Kinnell'ın Trudy Teyze'si Maine-New Hampshire sınırının yaklaşık on kilometre kuzeyindeki Wells'te yaşıyordu. Kinnell, üzerinde komik bir yazı olan (bir buçuk metre yüksekliğindeki harflerle MAINE'İ YEŞİL TUTUN PARA GETİRİN) parlak yeşil Wells su kulesini geçtikten beş dakika sonra teyzesinin küçük, temiz evine vardı. Burada ayakları kâğıt küllükler üzerinde çimlere gömülen televizyonlar değil, Trudy Teyze'nin sevimli çiçekleri vardı. Kinnell sıkışmıştı ve teyzesinin evi bu kadar yakınken ihtiyacını yol kenarındaki umumi tuvaletlerde gidermek istememişti. Ayrıca ailede olup biteni öğrenmek için en iyi yöntem Trudy Teyze ile konuşmaktı. Dedikodu onun uzmanlık alanıydı. Ve elbette bir de ona yeni resmini göstermek istiyordu.

Teyzesi onu karşılamak için dışarı çıktı, ona sevgiyle sarıldı ve yüzüne küçük öpücükler kondurdu. Onu çocukluğundan beri böyle öperdi ve Kinnell her seferinde baştan ayağa titrerdi.

"Sana bir şey göstereceğim," dedi kadına. "Aklını başından alacak."
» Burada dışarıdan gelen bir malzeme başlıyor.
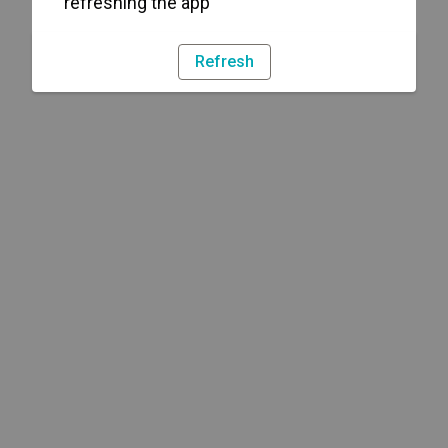
refreshing the app
Refresh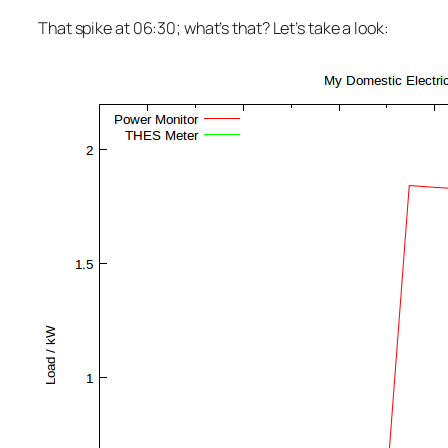
That spike at 06:30; what’s that? Let’s take a look: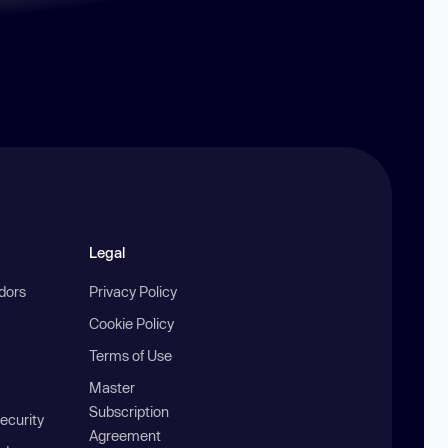
Legal
ndors
Privacy Policy
Cookie Policy
Terms of Use
Master
Subscription
ecurity
Agreement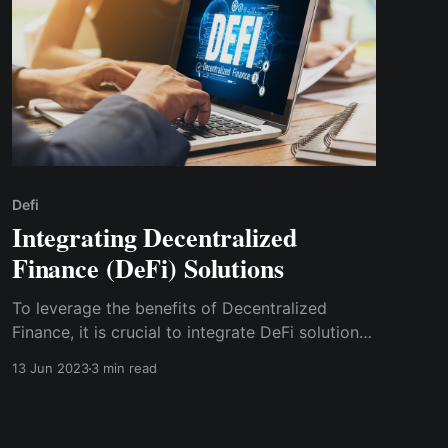
Defi
Integrating Decentralized
Finance (DeFi) Solutions
To leverage the benefits of Decentralized
Finance, it is crucial to integrate DeFi solutions
into existing financial systems. In this blog post,
13 Jun 2023
3 min read
we will explore the process of integrating DeFi
solutions and discuss the role of Cwallet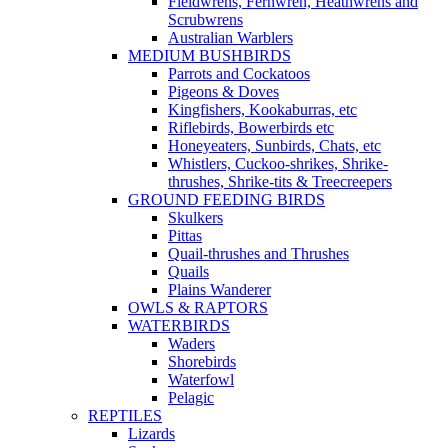
Fieldwrens, Fernwren, Heathwrens and
Scrubwrens
Australian Warblers
MEDIUM BUSHBIRDS
Parrots and Cockatoos
Pigeons & Doves
Kingfishers, Kookaburras, etc
Riflebirds, Bowerbirds etc
Honeyeaters, Sunbirds, Chats, etc
Whistlers, Cuckoo-shrikes, Shrike-
thrushes, Shrike-tits & Treecreepers
GROUND FEEDING BIRDS
Skulkers
Pittas
Quail-thrushes and Thrushes
Quails
Plains Wanderer
OWLS & RAPTORS
WATERBIRDS
Waders
Shorebirds
Waterfowl
Pelagic
REPTILES
Lizards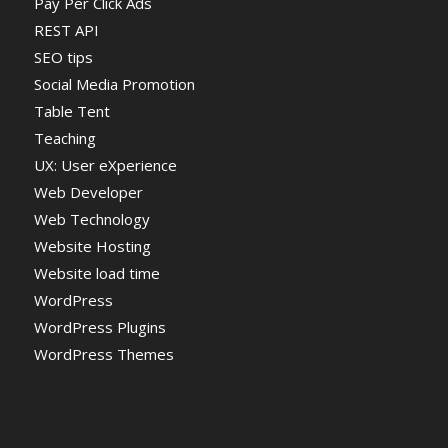
Pay Per Click Ads
REST API
SEO tips
Social Media Promotion
Table Tent
Teaching
UX: User eXperience
Web Developer
Web Technology
Website Hosting
Website load time
WordPress
WordPress Plugins
WordPress Themes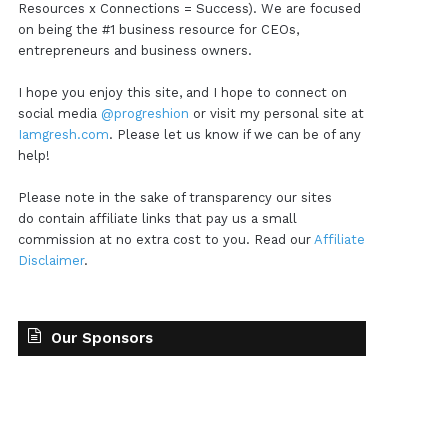
Resources x Connections = Success). We are focused
on being the #1 business resource for CEOs,
entrepreneurs and business owners.
I hope you enjoy this site, and I hope to connect on
social media
@progreshion
or visit my personal site at
Iamgresh.com
. Please let us know if we can be of any
help!
Please note in the sake of transparency our sites
do contain affiliate links that pay us a small
commission at no extra cost to you. Read our
Affiliate
Disclaimer
.
Our Sponsors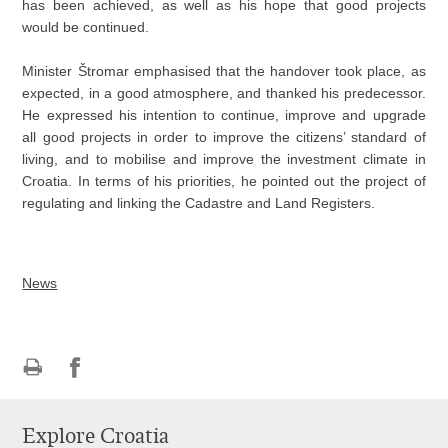
has been achieved, as well as his hope that good projects
would be continued.
Minister Štromar emphasised that the handover took place, as
expected, in a good atmosphere, and thanked his predecessor.
He expressed his intention to continue, improve and upgrade
all good projects in order to improve the citizens’ standard of
living, and to mobilise and improve the investment climate in
Croatia. In terms of his priorities, he pointed out the project of
regulating and linking the Cadastre and Land Registers.
News
Print
Share
Share
this
on
on
Explore Croatia
page
Facebook
Twitteru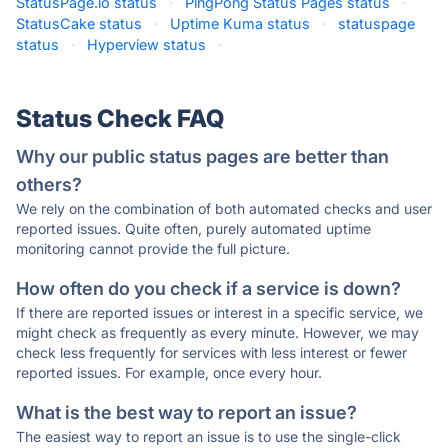
StatusPage.io status
·
PingPong Status Pages status
·
StatusCake status
·
Uptime Kuma status
·
statuspage
status
·
Hyperview status
·
Status Check FAQ
Why our public status pages are better than
others?
We rely on the combination of both automated checks and user
reported issues. Quite often, purely automated uptime
monitoring cannot provide the full picture.
How often do you check if a service is down?
If there are reported issues or interest in a specific service, we
might check as frequently as every minute. However, we may
check less frequently for services with less interest or fewer
reported issues. For example, once every hour.
What is the best way to report an issue?
The easiest way to report an issue is to use the single-click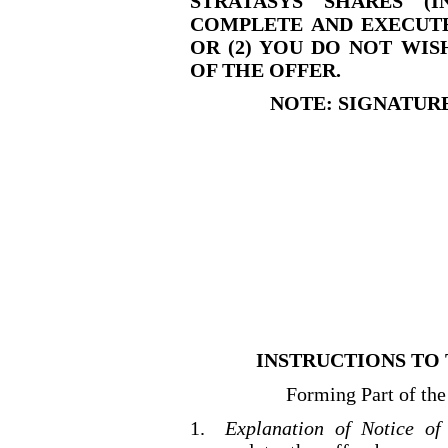
STRATASYS SHARES (
COMPLETE AND EXECUTE
OR (2) YOU DO NOT WI
OF THE OFFER.
NOTE: SIGNATUR
INSTRUCTIONS TO 
Forming Part of the
1.
Explanation of Notice of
"Görelim bakalım," dedi teyzesi dirseklerini elleriyle kavrayarak.

Kinnell bagajı açtı ve yeni resmini çıkardı. Teyzesi resimden gerçekten de etkilenmişti ama umduğu yönde değil. Yüzü bir anda kâğıt gibi bembeyaz oldu, Kinnell daha önce hiç böyle bir şey görmemişti. "Korkunç bir şey," dedi kadın gergin, kontrollü bir sesle. "Nefret ettim. Sana neyin çekici geldiğini görebiliyorum, Richie, ama bu resim bir anda buz kesmeme sebep oldu. Şimdi uslu bir çocuk ol ve onu bagaja geri koy. Ve Saco Nehri'ne vardığında arabayı yolun kenarına çekip bu çirkin şeyi suya at. Bu tavsiyeme ne dersin?"

Kinnnell ona bakakaldı. Trudy Teyze titremelerini önlemek için dudaklarını sımsıkı kapatmıştı. Dirseklerini kavrayan parmaklarının eklemlerini bembeyaz kesilmişti. O an altmış bir değil, doksan bir yaşında gibi görünüyordu.

"Teyze?" dedi Kinnell duraksayarak. Neler olup bittiğini tam olarak anlayamamıştı. "Teyze, sorun ne?"

"O," dedi kadın sağ eliyle resmi göstererek. "Senin gibi hayal gücü kuvvetli birinin daha iyi hissedememesine şaşırdım."

Elbette bir şey hissetmişti, aksi halde zaten resmi satın almazdı. Ama Trudy Teyze farklı bir şey hissediyordu... veya daha fazlasını hissediyordu. Tekrar bakmak için resmi kendisine doğru çevirdi (daha önce teyzesine doğru tutuyordu). Resmi görünce göğsüne ve midesine iki yumruk yemiş gibi oldu.

Resim değişmişti, bu ilk yumruktu. Fazla değil, ama belirgin bir şekilde değişmişti. Sarışın gencin gülümsemesi genişlemiş, sivri dişleri daha da ortaya çıkmıştı. Gözleri biraz daha kısılmış, yüzüne daha kötü ve bilmiş bir ifade vermişti.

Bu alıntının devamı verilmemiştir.